The medicalisation of life continues apace with new National Institute for Clinical Excellence (Nice) guidelines proposing caesarean section as, effectively, a lifestyle choice for all mothers, not just those who were only recently scorned as "too posh to push".
There is so much worryingly amiss with this that it's difficult to know where to start. From the point of view of medicine, the inherent risks of having an elective caesarean are becoming ever less of a concern – as long as you are only going to have two or three children. Have a larger family via major abdominal surgery and you risk rupture of the uterus and severe bleeding. Then there is the cost: some £800 over that of having your baby naturally, and this at a time when NHS services are being cut back so drastically.
Caesareans have been theoretically available for centuries but were usually carried out postmortem, after the mother had died and in order to save the child for baptism. Caesarean on a living mother, and only in extremis – to save both her and her child – was proposed in the 16th century by the French bishop François Rousset, but few if any survived it. A caesarean was a highly controversial procedure, the subject of much religious and ethical debate, never mind the extreme danger to life it presented before anaesthesia was introduced in the 1840s. Most surgeons and man-midwives thought it a work of cruelty, daringly innovative but horrendously dangerous. The innovative French were praised by one noted Victorian surgeon for their elegant journey to the final frontier of women's bodies.
The idea of rendering the life-saving caesarean a "lifestyle choice" and of going under the knife, instead of experiencing a natural birth, when there are no medical problems to be considered, also seems to smack of yet one more form of cosmetic surgery, one that guarantees no abdominal stretch marks. It is then, at the very least, the height of absurd vanity and, at most, an example of the ever-present gynophobia that permeates our society.

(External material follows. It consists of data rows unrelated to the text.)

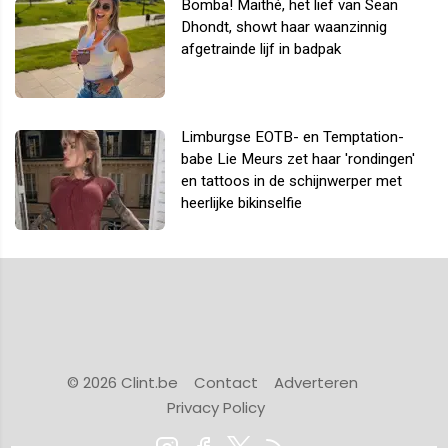
Bomba! Maithé, het lief van Sean
Dhondt, showt haar waanzinnig
afgetrainde lijf in badpak
Limburgse EOTB- en Temptation-
babe Lie Meurs zet haar 'rondingen'
en tattoos in de schijnwerper met
heerlijke bikinselfie
© 2026 Clint.be
Contact
Adverteren
Privacy Policy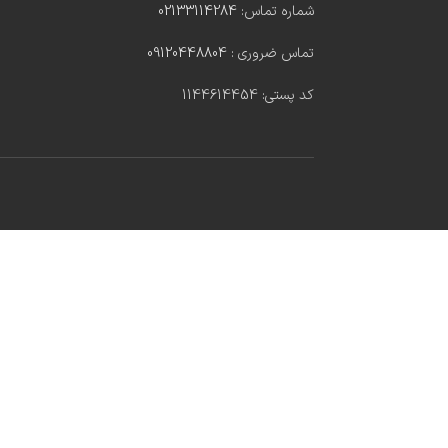
شماره تماس:
02133114284
تماس ضروری :
09120448804
کد پستی: 1144614454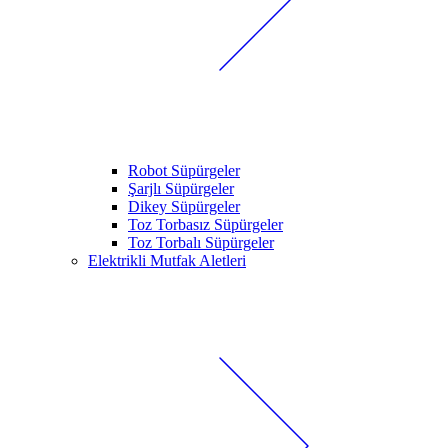
Robot Süpürgeler
Şarjlı Süpürgeler
Dikey Süpürgeler
Toz Torbasız Süpürgeler
Toz Torbalı Süpürgeler
Elektrikli Mutfak Aletleri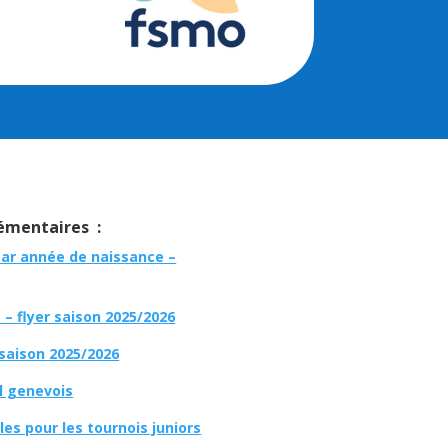
mentaires :
par année de naissance –
– flyer saison 2025/2026
 saison 2025/2026
l genevois
es pour les tournois juniors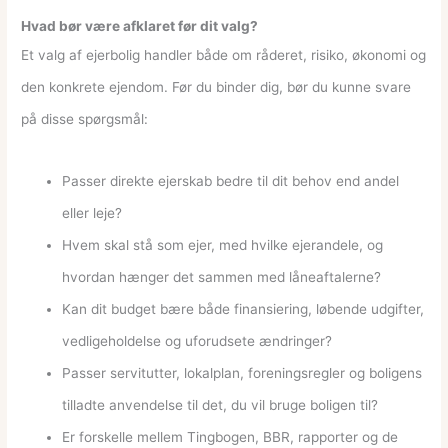
Hvad bør være afklaret før dit valg?
Et valg af ejerbolig handler både om råderet, risiko, økonomi og
den konkrete ejendom. Før du binder dig, bør du kunne svare
på disse spørgsmål:
Passer direkte ejerskab bedre til dit behov end andel
eller leje?
Hvem skal stå som ejer, med hvilke ejerandele, og
hvordan hænger det sammen med låneaftalerne?
Kan dit budget bære både finansiering, løbende udgifter,
vedligeholdelse og uforudsete ændringer?
Passer servitutter, lokalplan, foreningsregler og boligens
tilladte anvendelse til det, du vil bruge boligen til?
Er forskelle mellem Tingbogen, BBR, rapporter og de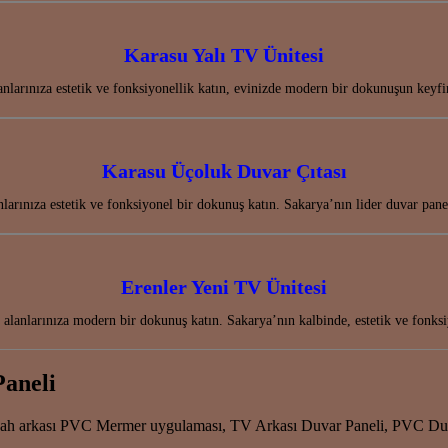
Karasu Yalı TV Ünitesi
anlarınıza estetik ve fonksiyonellik katın, evinizde modern bir dokunuşun keyf
Karasu Üçoluk Duvar Çıtası
arınıza estetik ve fonksiyonel bir dokunuş katın. Sakarya’nın lider duvar pane
Erenler Yeni TV Ünitesi
alanlarınıza modern bir dokunuş katın. Sakarya’nın kalbinde, estetik ve fonks
Paneli
gah arkası PVC Mermer uygulaması, TV Arkası Duvar Paneli, PVC Duva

And yes, my first baby was born in traumatic circumstances, but I have never wished to have avoided his natural birth and, no, my body wasn't quite what it was before, but the tyranny of the celebrity-led, cultural ideal (see Victoria Beckham et al) of a sexually pert, compliant and fully-functioning girl-woman who is, in that awful phrase, always "honeymoon fresh", is despicable and creepingly pervasive.

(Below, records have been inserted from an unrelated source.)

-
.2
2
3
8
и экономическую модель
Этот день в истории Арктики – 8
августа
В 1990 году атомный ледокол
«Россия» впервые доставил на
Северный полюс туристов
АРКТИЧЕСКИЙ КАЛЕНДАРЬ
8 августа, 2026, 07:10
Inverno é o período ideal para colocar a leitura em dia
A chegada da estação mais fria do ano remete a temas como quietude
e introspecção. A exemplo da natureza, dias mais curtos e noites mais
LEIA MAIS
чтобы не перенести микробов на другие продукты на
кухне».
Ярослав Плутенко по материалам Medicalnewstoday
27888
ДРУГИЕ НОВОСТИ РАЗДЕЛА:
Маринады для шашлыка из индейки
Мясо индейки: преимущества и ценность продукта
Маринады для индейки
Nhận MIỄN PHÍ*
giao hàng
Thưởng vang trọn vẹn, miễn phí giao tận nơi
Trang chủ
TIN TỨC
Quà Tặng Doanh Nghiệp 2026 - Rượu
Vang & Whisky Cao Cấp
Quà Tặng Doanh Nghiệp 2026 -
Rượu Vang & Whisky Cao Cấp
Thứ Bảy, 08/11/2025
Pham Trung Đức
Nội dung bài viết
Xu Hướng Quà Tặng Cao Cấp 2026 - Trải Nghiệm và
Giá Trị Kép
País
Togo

The over-zealous medicalisation of normal life events turns risks into diseases and often means stigmatisation and an increase in the fear of and disgust with the idea of giving birth naturally. Childbirth has been thoroughly medicalised in western culture and this has determined the way we now think of, respond to and feel about it. This process began with the earliest medical attitudes to the female body – the principles of Greek and Roman medicine, its preconceptions of the "viler sex" as deformed males, formed the basis of medical knowledge in the west.

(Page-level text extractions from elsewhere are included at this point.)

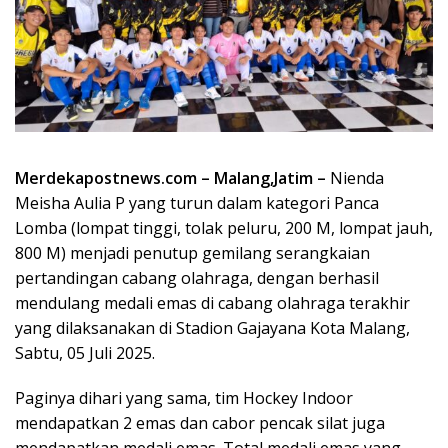
Merdekapostnews.com – Malang,Jatim –
Nienda
Meisha Aulia P yang turun dalam kategori Panca
Lomba (lompat tinggi, tolak peluru, 200 M, lompat jauh,
800 M) menjadi penutup gemilang serangkaian
pertandingan cabang olahraga, dengan berhasil
mendulang medali emas di cabang olahraga terakhir
yang dilaksanakan di Stadion Gajayana Kota Malang,
Sabtu, 05 Juli 2025.
Paginya dihari yang sama, tim Hockey Indoor
mendapatkan 2 emas dan cabor pencak silat juga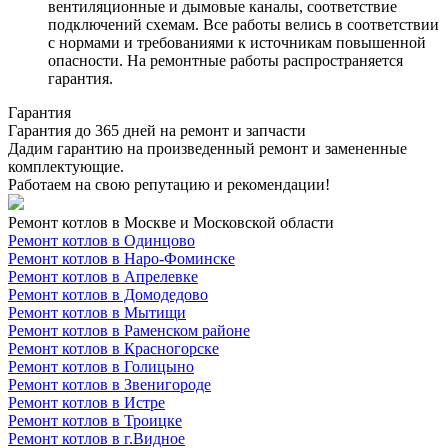
вентиляционные и дымовые каналы, соответствие
подключений схемам. Все работы велись в соответствии
с нормами и требованиями к источникам повышенной
опасности. На ремонтные работы распространяется
гарантия.
Гарантия
Гарантия до 365 дней на ремонт и запчасти
Дадим гарантию на произведенный ремонт и замененные
комплектующие.
Работаем на свою репутацию и рекомендации!
Ремонт котлов в Москве и Московской области
Ремонт котлов в Одинцово
Ремонт котлов в Наро-Фоминске
Ремонт котлов в Апрелевке
Ремонт котлов в Домодедово
Ремонт котлов в Мытищи
Ремонт котлов в Раменском районе
Ремонт котлов в Красногорске
Ремонт котлов в Голицыно
Ремонт котлов в Звенигороде
Ремонт котлов в Истре
Ремонт котлов в Троицке
Ремонт котлов в г.Видное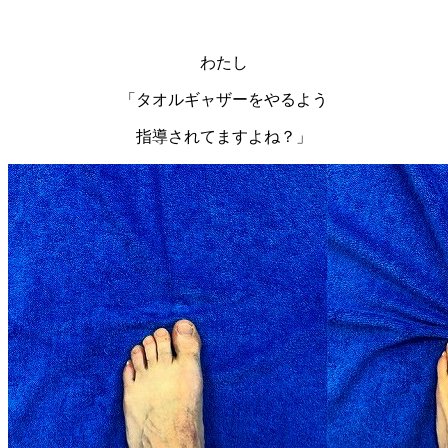
わたし
「タオルギャザーをやるよう
指導されてますよね？」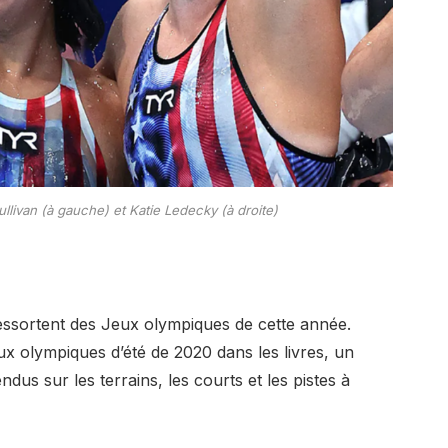
livan (à gauche) et Katie Ledecky (à droite)
ressortent des Jeux olympiques de cette année.
x olympiques d’été de 2020 dans les livres, un
us sur les terrains, les courts et les pistes à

The choice is problematical, though. Should women shun medicalisation or should they demand even more medical attention for their particular needs? Should women aim to control their own bodies or seize an apparently greater power with the help of surgery – cosmetic or otherwise? As the eminent surgeon Sir Spencer Wells remarked in 1891, "Wonderful indeed, is woman's hydra-like tolerance of sections and mutilations."